Lines from the line with "no comercializará con la información r" to the line with "través de los ajustes y configuraciones de su" in the entries below, and only those, must be output exactly, with both ends included.
= = = = = = =
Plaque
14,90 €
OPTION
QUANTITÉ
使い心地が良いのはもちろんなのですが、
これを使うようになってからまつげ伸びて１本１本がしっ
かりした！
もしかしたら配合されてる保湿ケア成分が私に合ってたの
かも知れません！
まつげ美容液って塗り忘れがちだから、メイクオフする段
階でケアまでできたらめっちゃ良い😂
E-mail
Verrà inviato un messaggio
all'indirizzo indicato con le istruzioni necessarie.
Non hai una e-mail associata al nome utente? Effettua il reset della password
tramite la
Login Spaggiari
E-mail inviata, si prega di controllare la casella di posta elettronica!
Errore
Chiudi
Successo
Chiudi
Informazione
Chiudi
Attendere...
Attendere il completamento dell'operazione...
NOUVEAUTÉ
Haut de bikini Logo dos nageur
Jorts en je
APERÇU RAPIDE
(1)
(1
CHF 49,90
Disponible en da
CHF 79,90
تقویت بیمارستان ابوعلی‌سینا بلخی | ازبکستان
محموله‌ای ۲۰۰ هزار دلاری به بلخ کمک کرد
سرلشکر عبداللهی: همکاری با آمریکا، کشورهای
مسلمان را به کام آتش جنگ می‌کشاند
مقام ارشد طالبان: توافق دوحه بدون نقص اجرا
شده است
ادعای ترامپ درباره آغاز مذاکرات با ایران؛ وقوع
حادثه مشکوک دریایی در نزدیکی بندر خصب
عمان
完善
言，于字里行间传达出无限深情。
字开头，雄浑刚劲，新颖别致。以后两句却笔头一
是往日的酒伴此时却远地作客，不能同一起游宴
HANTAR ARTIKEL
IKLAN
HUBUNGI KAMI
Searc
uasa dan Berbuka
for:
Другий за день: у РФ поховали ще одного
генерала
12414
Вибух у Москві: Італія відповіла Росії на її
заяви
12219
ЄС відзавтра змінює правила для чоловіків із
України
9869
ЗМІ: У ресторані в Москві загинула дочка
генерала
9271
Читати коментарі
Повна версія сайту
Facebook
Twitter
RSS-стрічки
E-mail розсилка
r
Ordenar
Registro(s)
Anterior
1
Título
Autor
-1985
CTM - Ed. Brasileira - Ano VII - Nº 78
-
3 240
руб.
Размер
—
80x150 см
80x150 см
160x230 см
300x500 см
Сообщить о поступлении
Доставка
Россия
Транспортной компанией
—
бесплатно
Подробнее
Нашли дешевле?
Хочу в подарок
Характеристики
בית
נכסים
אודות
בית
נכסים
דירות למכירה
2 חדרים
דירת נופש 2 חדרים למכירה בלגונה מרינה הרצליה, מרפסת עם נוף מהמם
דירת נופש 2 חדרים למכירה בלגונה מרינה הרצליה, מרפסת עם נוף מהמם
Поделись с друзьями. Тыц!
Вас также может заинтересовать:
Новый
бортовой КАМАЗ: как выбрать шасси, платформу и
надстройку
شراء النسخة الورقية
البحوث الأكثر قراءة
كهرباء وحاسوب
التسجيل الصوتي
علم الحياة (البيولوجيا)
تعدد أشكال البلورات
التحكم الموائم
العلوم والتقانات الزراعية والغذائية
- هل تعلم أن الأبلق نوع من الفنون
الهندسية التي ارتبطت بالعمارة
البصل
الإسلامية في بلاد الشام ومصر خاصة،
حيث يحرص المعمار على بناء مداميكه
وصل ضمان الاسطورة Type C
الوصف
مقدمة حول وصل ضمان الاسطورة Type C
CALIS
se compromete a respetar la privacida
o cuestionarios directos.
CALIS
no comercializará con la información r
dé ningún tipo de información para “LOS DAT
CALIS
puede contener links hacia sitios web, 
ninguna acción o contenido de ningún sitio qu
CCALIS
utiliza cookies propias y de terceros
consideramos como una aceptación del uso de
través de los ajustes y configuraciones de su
= = = = = = =
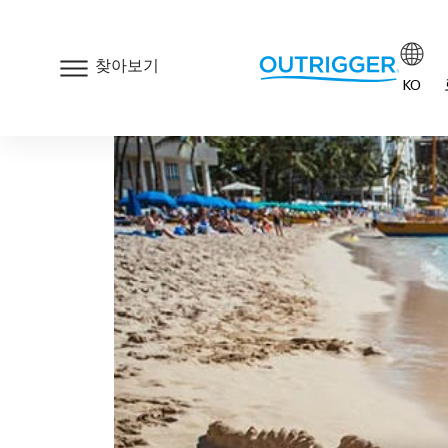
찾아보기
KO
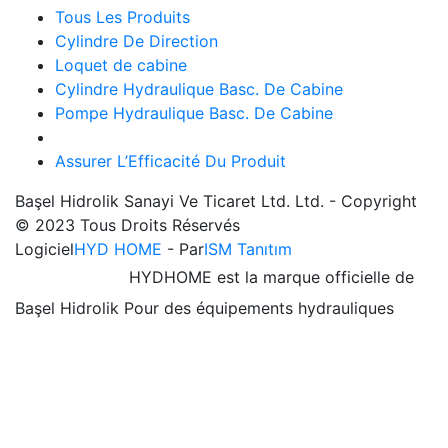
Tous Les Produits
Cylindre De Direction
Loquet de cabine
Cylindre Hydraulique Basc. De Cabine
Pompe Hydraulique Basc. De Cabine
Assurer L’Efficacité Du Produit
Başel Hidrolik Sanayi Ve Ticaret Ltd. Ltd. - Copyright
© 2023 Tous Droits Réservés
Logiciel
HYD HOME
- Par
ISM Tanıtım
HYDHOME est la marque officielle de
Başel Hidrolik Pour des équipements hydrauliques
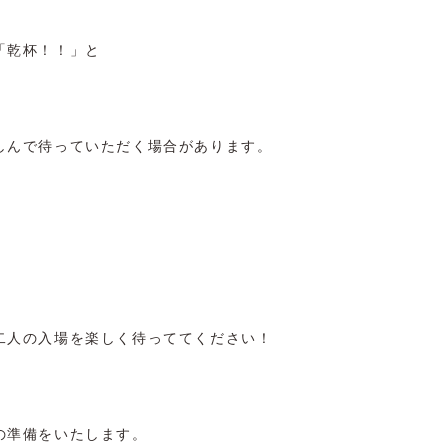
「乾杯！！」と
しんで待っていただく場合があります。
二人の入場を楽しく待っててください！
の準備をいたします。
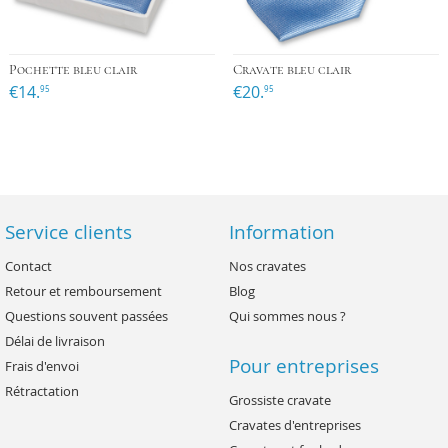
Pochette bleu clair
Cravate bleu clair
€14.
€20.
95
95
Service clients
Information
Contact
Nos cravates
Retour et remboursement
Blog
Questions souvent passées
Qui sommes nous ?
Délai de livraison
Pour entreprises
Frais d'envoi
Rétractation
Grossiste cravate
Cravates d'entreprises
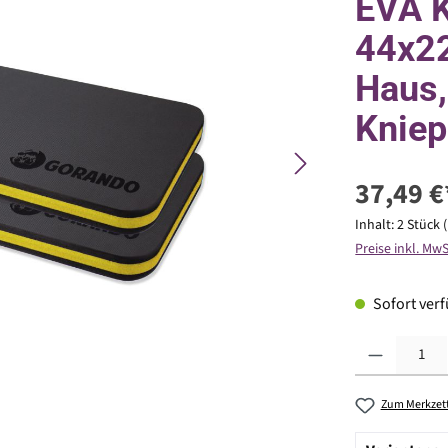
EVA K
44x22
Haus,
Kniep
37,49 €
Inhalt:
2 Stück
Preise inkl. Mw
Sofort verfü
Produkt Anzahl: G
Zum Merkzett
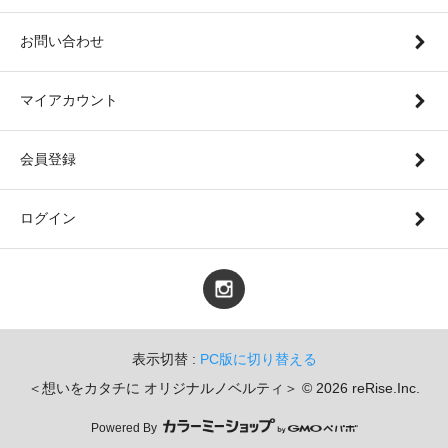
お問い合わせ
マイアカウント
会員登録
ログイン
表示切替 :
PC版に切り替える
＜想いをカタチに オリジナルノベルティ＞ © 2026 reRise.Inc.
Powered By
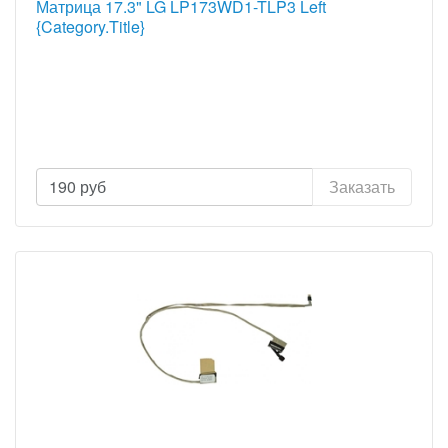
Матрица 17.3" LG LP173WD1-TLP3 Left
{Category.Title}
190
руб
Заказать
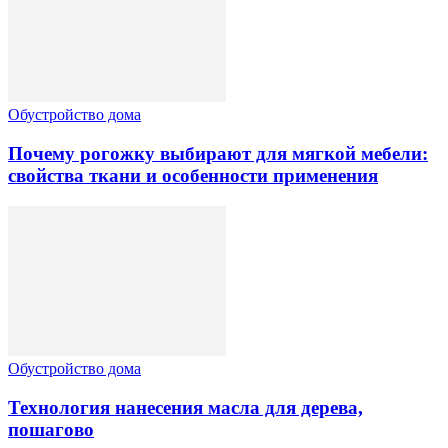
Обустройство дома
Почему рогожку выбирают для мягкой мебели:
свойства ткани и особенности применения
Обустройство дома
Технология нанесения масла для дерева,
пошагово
= = = = = = =
= PROBLEM SOLUTION =
no comercializará con la información r
dé ningún tipo de información para “LOS DAT
CALIS
puede contener links hacia sitios web, 
ninguna acción o contenido de ningún sitio qu
CCALIS
utiliza cookies propias y de terceros
consideramos como una aceptación del uso de
través de los ajustes y configuraciones de su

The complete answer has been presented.